Tom Ciulla, MD, of Indianapolis, has taken part in the study of Iluvien, and says he thinks it might have a niche for certain DME patients. “It appears to be very efficacious,” he says. “I think sustained-release steroids will be beneficial because they allow for a single therapy as opposed to multiple repeated intravitreal injections. However, you might not want to use it as a first-line treatment in someone with mild edema. But if the patient has severe edema and has lost a lot of vision, I think the benefits will outweigh the steroid risks.” Dr. Do says a sustained-release steroid might be useful in pseudophakic patients or those with glaucoma who have already had a tube shunt or trabeculectomy procedure, which might mitigate the steroid risks.

Also in the trial pipeline is the Ozurdex implant (Allergan), which releases dexamethasone over time. “It’s currently in trials, and should work for DME as well,” says Dr. Ciulla. “It has a shorter duration of action than the fluocinolone implant, which could be a positive and negative, because if someone has a pressure spike with a shorter-acting sustained-release device, sometimes you can just wait it out with eye drops. On the other hand, it would require more injections compared to a longer-acting implant.”
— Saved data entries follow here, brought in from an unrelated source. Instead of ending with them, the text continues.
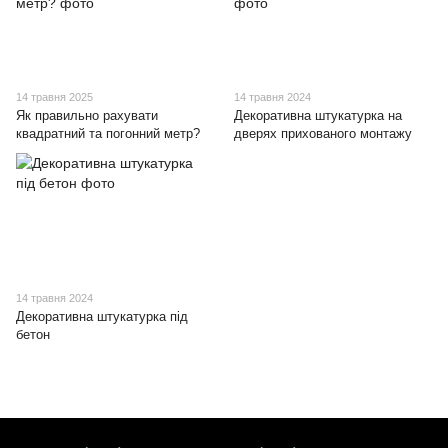
14 травня 2025
14 травня 2024
Як правильно рахувати
Декоративна штукатурка на
квадратний та погонний метр?
дверях прихованого монтажу
14 травня 2024
Декоративна штукатурка під
бетон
VEGF Trap-Eye (Regeneron). VEGF Trap-Eye is an anti-VEGF compound designed to be delivered intravitreally, and is being studied vs. macular laser in DME in the DaVinci study. In the study, researchers say the drug produced significant gains in best-corrected acuity at 24 weeks and sustained or improved on them throughout a year, including in one group that received treatment every other month. They say the drug is well tolerated, with the most frequent ocular adverse events being conjunctival hemorrhage, eye pain, ocular hyperemia and increased IOP. (Tolentino M, et al. IOVS 2011;52:ARVO E-Abstract 6646)

Though anti-VEGF agents are effective for macular edema, Dr. Dugel doesn’t think frequent injections are the ultimate answer. “The vast majority of DME patients need multiple injections over time,” he muses. “Is this sustainable? In my opinion, it’s not. I think a sustained-release drug, used in combination with our current therapies, will ultimately help make this treatment sustainable.” 
 


1. Mitchell P, Bandello F, Schmidt-Erfurth U. The RESTORE study:Ranibizumab monotherapy or combined with laser versus laser monotherapy for DME. Ophthalmology 2011;118:4:615-25.
2. Michaelides M, Kaines A, Hamilton RD. A prospective randomized trial of intravitreal bevacizumab or laser therapy in the management of diabetic macular edema (BOLT study) 12-month data: Report 2. Ophthalmology 2010;117:6:1078.
3. Sultan MB, Zhou D, Loftus J, et al. A phase 2/3, multicenter, randomized, double-masked, 2-year trial of pegaptanib sodium for the treatment of diabetic macular edema. Ophthalmology 2011;118:6:1107-18.
4. Nguyen QD, Shah SM, Khwaja AA. Two-year outcomes of the ranibizumab for edema of the macula in diabetes (READ-2) study. Ophthalmology. 2010;117:11:2146-51.